2.2. Eliminación de productos de desecho

  1. La evacuación o eliminación de residuos se debe realizar bien directamente, previa desinfección y desratización en su caso, bien por medio de tuberías, o bien acumulándose en recipientes adecuados. Igualmente, han de ser eliminadas o evacuadas las aguas residuales y las emanaciones molestas o peligrosas por procedimientos eficaces que aseguren la salud y seguridad de los trabajadores. 
  2. Los escombros, antes de sacarlos, deben humedecerse ligeramente. 
  3. En el caso de que los lugares por donde deban tirarse los escombros presenten riesgo de caída al vacío de los operarios que realizan la operación, deben disponerse elementos de protección tales como, por ejemplo, barandillas o apantallamientos.
  4. Cuando la operación se realice desde varias plantas de altura, será preferible la utilización de conductos o "trompas de elefante", las cuales se fijarán debidamente a cada forjado y tendrán su extremo inferior algo inclinado, con intento de reducir, en lo posible, la velocidad de caída de los materiales.
2.3. Trabajos en caliente (soldadura y empleo de llama abierta)

  1. Se debe tener especial cuidado en el mantenimiento del equipo de soldadura oxiacetilénica (botellas, válvulas, sujeción, gomas uniones, etc.).
  2. Las zonas con mayor riesgo de incendio durante el empleo de soldadura son los acopios de materiales situados en las plantas ya forjadas (deben protegerse con lonas) y los encofrados de madera cuando se trabaje sobre estructuras de hormigón o estructuras mixtas.
  3. Durante la instalación de la fontanería y de la impermeabilización con láminas asfálticas, el riesgo, en ambos casos, está limitado al material con el que se está trabajando, que puede propagarse al que exista en sus proximidades.
  4. En los trabajos con soldadura eléctrica de refuerzo de estructuras de madera con perfilería metálica, el riesgo de incendio proviene de la presencia de madera muy seca, en general, de combustión muy lenta (habitualmente roble).
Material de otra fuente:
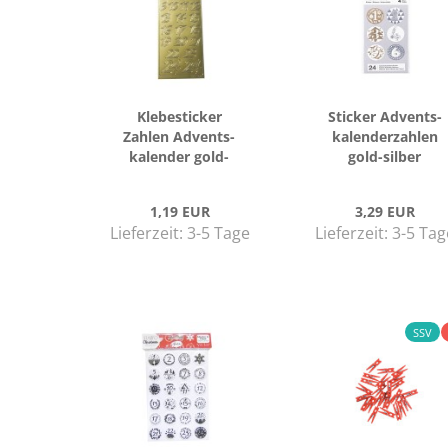
Kle­be­sti­cker
Sti­cker Ad­vents­
Zah­len Ad­vents­
ka­len­der­zah­len
ka­len­der gold­
gold-​sil­ber
far­ben
1,19 EUR
3,29 EUR
Lieferzeit:
3-5 Tage
Lieferzeit:
3-5 Tag
SSV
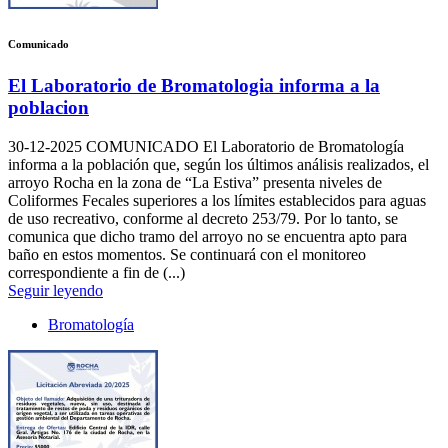
Comunicado
El Laboratorio de Bromatologia informa a la
poblacion
30-12-2025
COMUNICADO El Laboratorio de Bromatología
informa a la población que, según los últimos análisis realizados, el
arroyo Rocha en la zona de “La Estiva” presenta niveles de
Coliformes Fecales superiores a los límites establecidos para aguas
de uso recreativo, conforme al decreto 253/79. Por lo tanto, se
comunica que dicho tramo del arroyo no se encuentra apto para
baño en estos momentos. Se continuará con el monitoreo
correspondiente a fin de (...)
Seguir leyendo
Bromatología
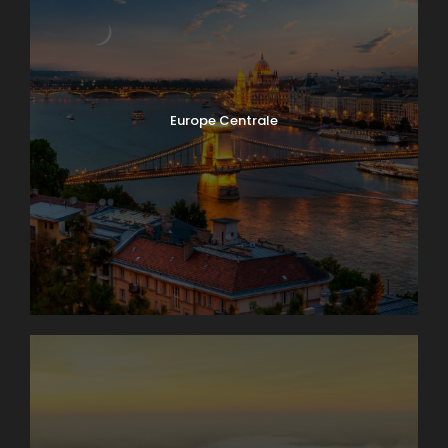
Europe Centrale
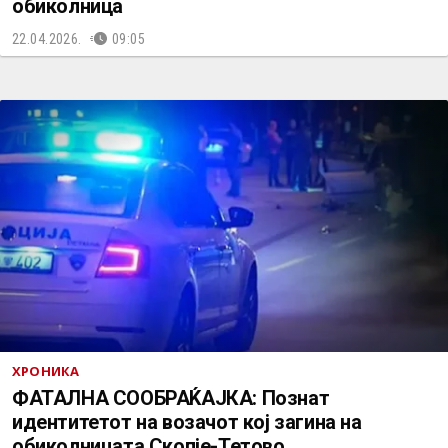
обиколница
22.04.2026.
09:05
ХРОНИКА
ФАТАЛНА СООБРАЌАЈКА: Познат
идентитетот на возачот кој загина на
обиколницата Скопје-Тетово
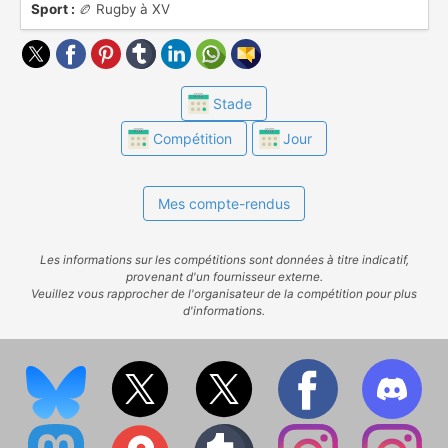
Sport :
🏉 Rugby à XV
Stade
Compétition
Jour
Mes compte-rendus
Les informations sur les compétitions sont données à titre indicatif,
provenant d'un fournisseur externe.
Veuillez vous rapprocher de l'organisateur de la compétition pour plus
d'informations.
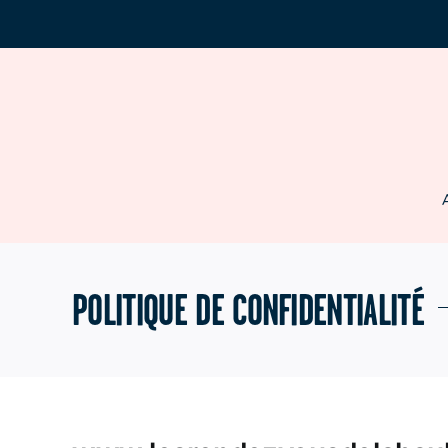
Passer
au
contenu
POLITIQUE DE CONFIDENTIALITÉ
Por este motivo, es conveniente suspender las labores de la citada soldadura eléctrica una hora antes de abandonar el trabajo, ya que existe el peligro de que una chispa inadvertida inicie una ignición imperceptible en los recovecos de la estructura de madera.
  5. Para extinguir fuegos incipientes ocasionados por partículas incandescentes originadas en operaciones de corte y soldadura que caen sobre materias combustibles, es conveniente esparcir arena sobre el lugar recalentado y empaparlo posteriormente con agua.
  6. En todos estos tipos de trabajo de soldadura o llama es recomendable disponer siempre de, al menos, un extintor de polvo ABC, o medio para apagar el incendio, al alcance de la mano.
  7. Como buena práctica, para los trabajos “en caliente” es conveniente establecer un protocolo de actuación que asegure la imposibilidad de iniciar estos trabajos sin antes haberse realizado una inspección y, en su caso, una limpieza y reacondicionamiento de la zona afectada. En este sentido, pueden establecerse los “Permisos de trabajo en caliente”, del cual, a modo orientativo, se facilita un modelo al final de este anexo.
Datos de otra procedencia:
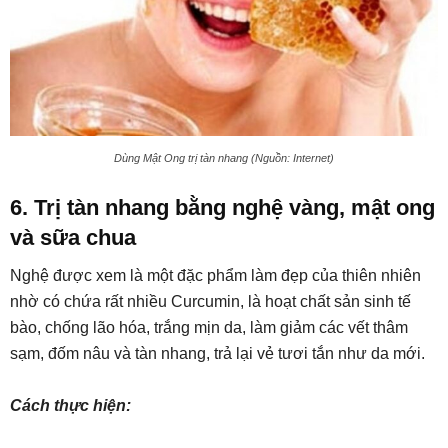
Dùng Mật Ong trị tàn nhang (Nguồn: Internet)
6. Trị tàn nhang bằng nghệ vàng, mật ong
và sữa chua
Nghệ được xem là một đặc phẩm làm đẹp của thiên nhiên
nhờ có chứa rất nhiều Curcumin, là hoạt chất sản sinh tế
bào, chống lão hóa, trắng mịn da, làm giảm các vết thâm
sạm, đốm nâu và tàn nhang, trả lại vẻ tươi tắn như da mới.
Cách thực hiện:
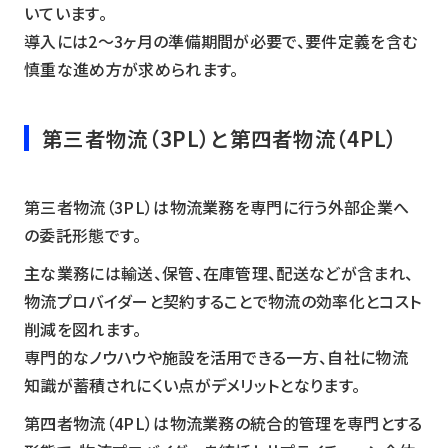
いています。
導入には2〜3ヶ月の準備期間が必要で、要件定義を含む
慎重な進め方が求められます。
第三者物流（3PL）と第四者物流（4PL）
第三者物流（3PL）は物流業務を専門に行う外部企業へ
の委託形態です。
主な業務には輸送、保管、在庫管理、配送などが含まれ、
物流プロバイダーと契約することで物流の効率化とコスト
削減を図れます。
専門的なノウハウや施設を活用できる一方、自社に物流
知識が蓄積されにくい点がデメリットとなります。
第四者物流（4PL）は物流業務の統合的管理を専門とする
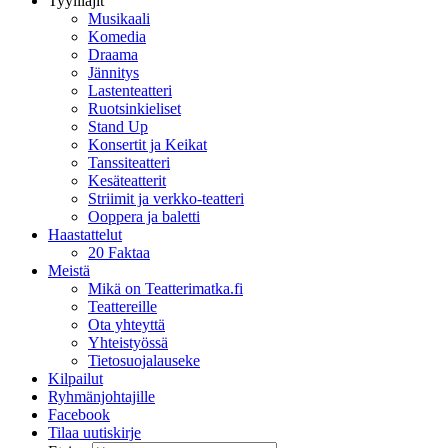
Tyylilajit
Musikaali
Komedia
Draama
Jännitys
Lastenteatteri
Ruotsinkieliset
Stand Up
Konsertit ja Keikat
Tanssiteatteri
Kesäteatterit
Striimit ja verkko-teatteri
Ooppera ja baletti
Haastattelut
20 Faktaa
Meistä
Mikä on Teatterimatka.fi
Teattereille
Ota yhteyttä
Yhteistyössä
Tietosuojalauseke
Kilpailut
Ryhmänjohtajille
Facebook
Tilaa uutiskirje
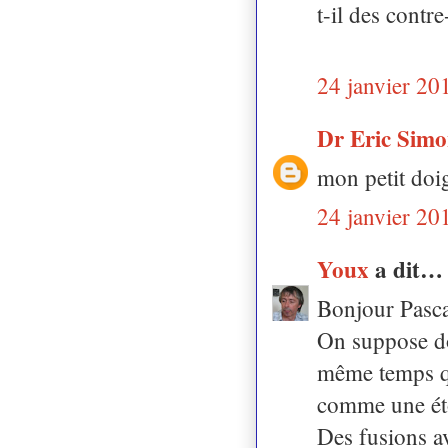
t-il des contr
24 janvier 20
Dr Eric Sim
mon petit doigt
24 janvier 20
Youx
a dit…
Bonjour Pasca
On suppose do
même temps que
comme une éto
Des fusions av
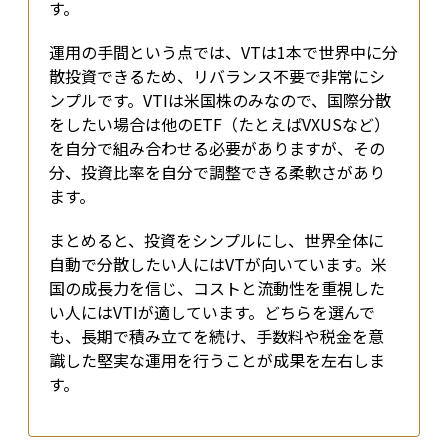
す。
運用の手間という点では、VTは1本で世界中に分
散投資できるため、リバランス不要で非常にシ
ンプルです。VTIは米国株のみなので、国際分散
をしたい場合は他のETF（たとえばVXUSなど）
を自分で組み合わせる必要がありますが、その
分、投資比率を自分で調整できる柔軟さがあり
ます。
まとめると、投資をシンプルにし、世界全体に
自動で分散したい人にはVTが向いています。米
国の成長力を信じ、コストと流動性を重視した
い人にはVTIが適しています。どちらを選んで
も、長期で積み立てを続け、手数料や税金を意
識した堅実な運用を行うことが成果を左右しま
す。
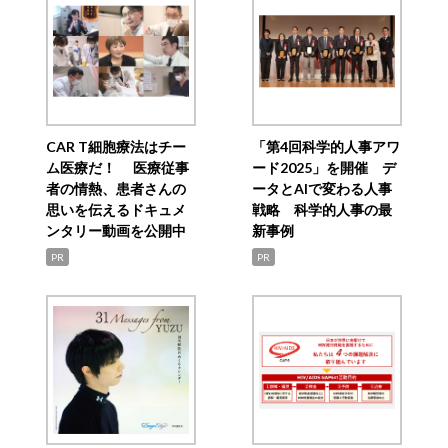
CAR T細胞療法はチー
「第4回科学的人事アワ
ム医療だ！ 医療従事
ード2025」を開催 デ
者の情熱、患者さんの
ータとAIで変わる人事
思いを伝えるドキュメ
戦略 科学的人事の最
ンタリー動画を公開中
新事例
PR
PR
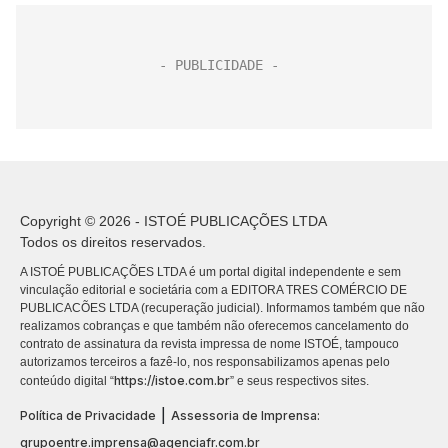
Copyright © 2026 - ISTOÉ PUBLICAÇÕES LTDA
Todos os direitos reservados.
A ISTOÉ PUBLICAÇÕES LTDA é um portal digital independente e sem
vinculação editorial e societária com a EDITORA TRES COMÉRCIO DE
PUBLICACÕES LTDA (recuperação judicial). Informamos também que não
realizamos cobranças e que também não oferecemos cancelamento do
contrato de assinatura da revista impressa de nome ISTOÉ, tampouco
autorizamos terceiros a fazê-lo, nos responsabilizamos apenas pelo
https://istoe.com.br
conteúdo digital “
” e seus respectivos sites.
|
Política de Privacidade
Assessoria de Imprensa:
grupoentre.imprensa@agenciafr.com.br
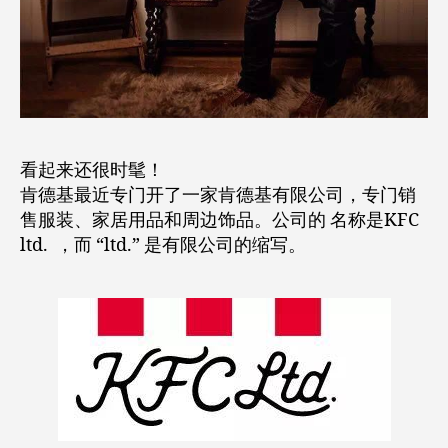
看起来还很时髦！
肯德基最近专门开了一家肯德基有限公司，专门销
售服装、家居用品和周边饰品。公司的 名称是KFC
ltd.
，而 “ltd.” 是有限公司的缩写。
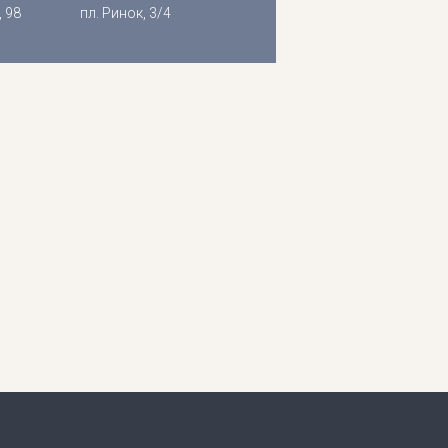
, 98
пл. Ринок, 3/4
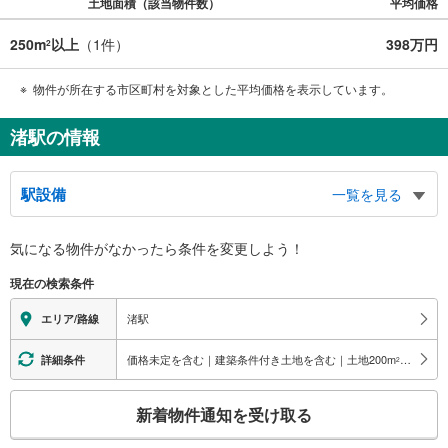
土地面積（該当物件数）
平均価格
250m
以上
（
1
件）
398万円
2
物件が所在する市区町村を対象とした平均価格を表示しています。
渚駅の情報
駅設備
一覧を見る
バリアフリー状況
気になる物件がなかったら
条件を変更しよう！
※段差なしでの移動経路
（○：有り △：要駅員設備 ×：無し）
現在の検索条件
地上⇔ホーム：×
スロープ
渚駅
エリア/路線
・有り
価格未定を含む｜建築条件付き土地を含む｜土地200
m
以上
詳細条件
2
こ
新着物件通知を受け取る
の
検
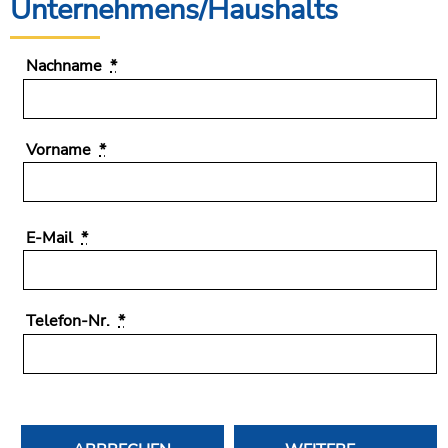
Unternehmens/Haushalts
Nachname
*
Vorname
*
E-Mail
*
Telefon-Nr.
*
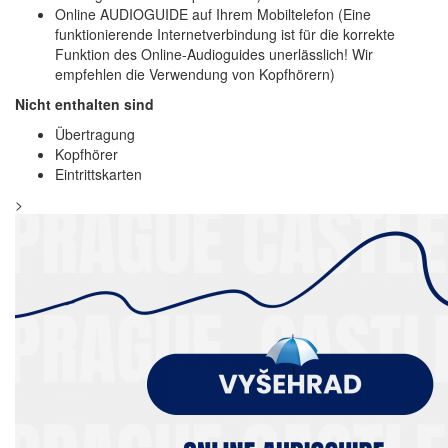
Online AUDIOGUIDE auf Ihrem Mobiltelefon (Eine
funktionierende Internetverbindung ist für die korrekte
Funktion des Online-Audioguides unerlässlich! Wir
empfehlen die Verwendung von Kopfhörern)
Nicht enthalten sind
Übertragung
Kopfhörer
Eintrittskarten
>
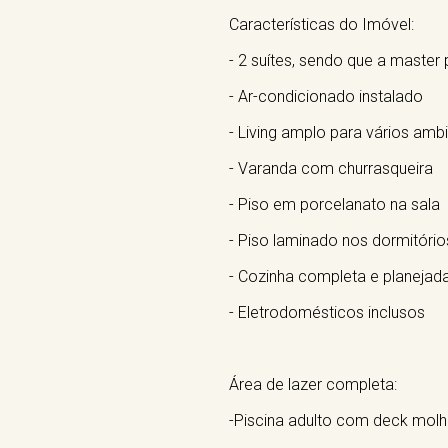
Características do Imóvel:
- 2 suítes, sendo que a master
- Ar-condicionado instalado
- Living amplo para vários amb
- Varanda com churrasqueira
- Piso em porcelanato na sala
- Piso laminado nos dormitório
- Cozinha completa e planejad
- Eletrodomésticos inclusos
Área de lazer completa:
-Piscina adulto com deck mol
3. Formación e información de los trabajadores

El empresario debe adoptar las medidas adecuadas para que los trabajadores y sus representantes sean informados de todas las medidas de lucha contra incendios implantadas en la obra, así como de la utilización de los distintos medios de lucha contra incendios disponibles.
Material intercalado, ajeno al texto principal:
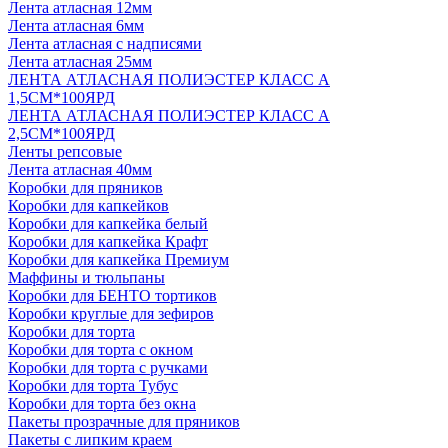
Лента атласная 12мм
Лента атласная 6мм
Лента атласная с надписями
Лента атласная 25мм
ЛЕНТА АТЛАСНАЯ ПОЛИЭСТЕР КЛАСС А
1,5СМ*100ЯРД
ЛЕНТА АТЛАСНАЯ ПОЛИЭСТЕР КЛАСС А
2,5СМ*100ЯРД
Ленты репсовые
Лента атласная 40мм
Коробки для пряников
Коробки для капкейков
Коробки для капкейка белый
Коробки для капкейка Крафт
Коробки для капкейка Премиум
Маффины и тюльпаны
Коробки для БЕНТО тортиков
Коробки круглые для зефиров
Коробки для торта
Коробки для торта с окном
Коробки для торта с ручками
Коробки для торта Тубус
Коробки для торта без окна
Пакеты прозрачные для пряников
Пакеты с липким краем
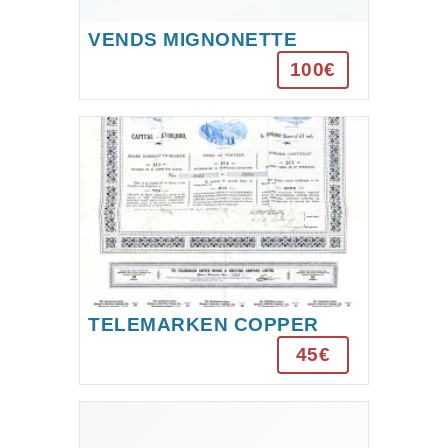
VENDS MIGNONETTE
100€
TELEMARKEN COPPER
MINING ET SMELTING
45€
COMPANY LIMITED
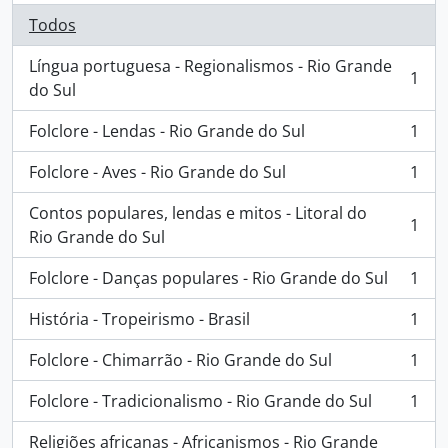
Todos
Língua portuguesa - Regionalismos - Rio Grande
1
, 1 resultados
do Sul
Folclore - Lendas - Rio Grande do Sul
1
, 1 resultados
Folclore - Aves - Rio Grande do Sul
1
, 1 resultados
Contos populares, lendas e mitos - Litoral do
1
, 1 resultados
Rio Grande do Sul
Folclore - Danças populares - Rio Grande do Sul
1
, 1 resultados
História - Tropeirismo - Brasil
1
, 1 resultados
Folclore - Chimarrão - Rio Grande do Sul
1
, 1 resultados
Folclore - Tradicionalismo - Rio Grande do Sul
1
, 1 resultados
Religiões africanas - Africanismos - Rio Grande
Asimismo, el empresario ha de proporcionar a los trabajadores y a sus representantes una formación adecuada, en particular, mediante instrucciones precisas sobre:

  1. Los procedimientos seguros de trabajo en aquellas tareas que puedan dar lugar a un incendio.
  2. Los distintos tipos de fuego y su propagación, la detección y actuación rápida, y la utilización del medio de lucha contra incendio más eficaz en función de la clase de fuego. En concreto, se debe instruir a los trabajadores en el manejo de los extintores.